APPEL ASSOCIATES, LLC • 914.806.3632 Mobile • firstname.lastname@example.org
In early 2009, Wilkes Bashford, the iconic San Francisco based luxury, was facing bankruptcy and liquidation. The company had incurred major debt and was experiencing negative cash flow since the opening a large new store in Carmel , and in 2008 the financial crisis and recession hit the luxury sector hard, with sales decreasing over 40 percent.
By February 2009, the Company had payables averaging over a year old, the vendor community had cut off all shipments, the company’s credit facility was fully drawn down and the company was in violation of its bank covenants.
The lender was insisting that a financial advisor be brought in to evaluate operations and Mr. Appel was retained by the Board for this assignment. In 2 weeks he analyzed operations, and prepared a report for the Board evaluating the company’s operations and prospects, with recommendations on how to reduce expenses, stabilize operations and gain credibility with the bank and vendor community. The Board named Mr. Appel Interim CEO, and gave him full authority over day to day operations and all financial decisions. He was charged with formulating a new strategic business plan which the lender had requested as a condition to continuing to support the business. Within a week’s time, he presented the Plan to the Board, met with the lender, received their support and proceeded to implement the new plan.
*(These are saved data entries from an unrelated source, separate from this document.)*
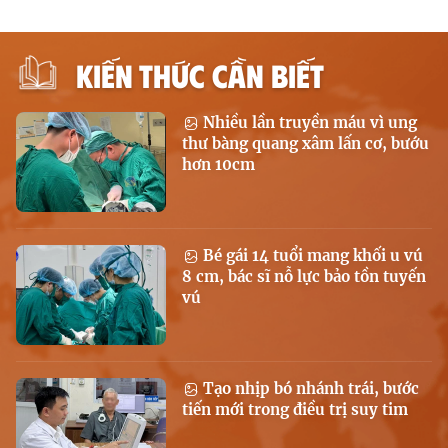
KIẾN THỨC CẦN BIẾT
Nhiều lần truyền máu vì ung
thư bàng quang xâm lấn cơ, bướu
hơn 10cm
Bé gái 14 tuổi mang khối u vú
8 cm, bác sĩ nỗ lực bảo tồn tuyến
vú
Tạo nhịp bó nhánh trái, bước
tiến mới trong điều trị suy tim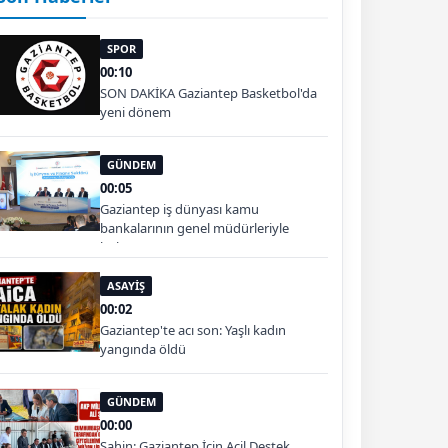
SPOR
00:10
SON DAKİKA Gaziantep Basketbol'da
yeni dönem
GÜNDEM
00:05
Gaziantep iş dünyası kamu
bankalarının genel müdürleriyle
buluştu
ASAYİŞ
00:02
Gaziantep'te acı son: Yaşlı kadın
yangında öldü
GÜNDEM
00:00
Şahin: Gaziantep İçin Acil Destek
Wilkes Bashford , the founder and former CEO, was to work with Mr. Appel on merchandising , marketing planning and customer relations, and the excellent working relationship that he forged with Wilkes was key to preserving morale within the company and credibility with the customers.
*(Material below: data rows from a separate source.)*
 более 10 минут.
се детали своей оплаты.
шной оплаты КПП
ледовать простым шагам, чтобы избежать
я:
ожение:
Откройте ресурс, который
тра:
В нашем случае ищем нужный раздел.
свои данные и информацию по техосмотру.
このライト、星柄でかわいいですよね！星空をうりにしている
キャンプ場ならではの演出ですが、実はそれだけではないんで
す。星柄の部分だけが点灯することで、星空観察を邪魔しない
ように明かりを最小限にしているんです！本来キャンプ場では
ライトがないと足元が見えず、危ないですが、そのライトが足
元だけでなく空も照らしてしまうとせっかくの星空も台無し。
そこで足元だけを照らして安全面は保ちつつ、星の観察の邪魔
With no additional availability from the existing credit facility and no new merchandise, the company was rapidly running out of cash .Mr. Appel discovered millions of dollars of sale merchandise from previous seasons that was sitting in the distribution center. He immediately distributed this merchandise to the 4 retail stores and advertized an extension of the semi-annual warehouse sale, which provided needed cash to fund operations until an agreement could be made with the vendor community to resume shipments. The business plan was presented to the vendors and factors at a meeting in early April. The vendors agreed to the company’s proposal of a standstill in paying them for old receivables for an additional 12 months. They agreed to resume shipping on terms of 50% payment up front, payments weekly based on sales, and a true up at the end of 6 months. This agreement plus the proceeds from the warehouse sale provided fresh merchandise to jump start sales, and the needed runway to raise additional capital needed to fun operations for the fourth quarter.
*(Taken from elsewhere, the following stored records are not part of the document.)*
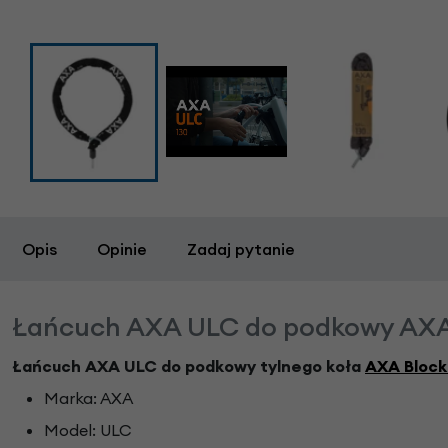
Opis
Opinie
Zadaj pytanie
Łańcuch AXA ULC do podkowy AXA
Łańcuch AXA ULC do podkowy tylnego koła
AXA Block
Marka: AXA
Model: ULC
An investment banker was engaged to raise capital that Spring and was unsuccessful. Efforts to raise capital from the existing owners, the major vendors as well as from high net worth customers were also unsuccessful. Mr. Appel then decided to reach out directly to the only logical buyer remaining, the Mitchell Family of Westport , Connecticut, who operated a highly successful specialty store chain whose vendor structure and customer profile was quite similar to that Wilkes Bashford. Mr. Appel had to convince the family to purchase an operation on the West Coast during the worst recession that ever confronted luxury retail but was able to prevail. He was able to arrange a sale of the company’s assets to Mitchell’s though a 363 sale in a Chapter 11 proceeding in late November 2009. In order for the sale to be consummated, the Carmel store was closed, and leases for both the flagship Sutter Street store and the Palo Alto location were renegotiated on much more favorable terms to the buyer.
Substantially all the store personnel were retained, and the Mitchells have successfully integrated Wilkes Bashford into the Mitchell family of stores. Both stores have been extensively renovated and the Wilkes Bashford business has recovered and prospered under the Mitchell ownership.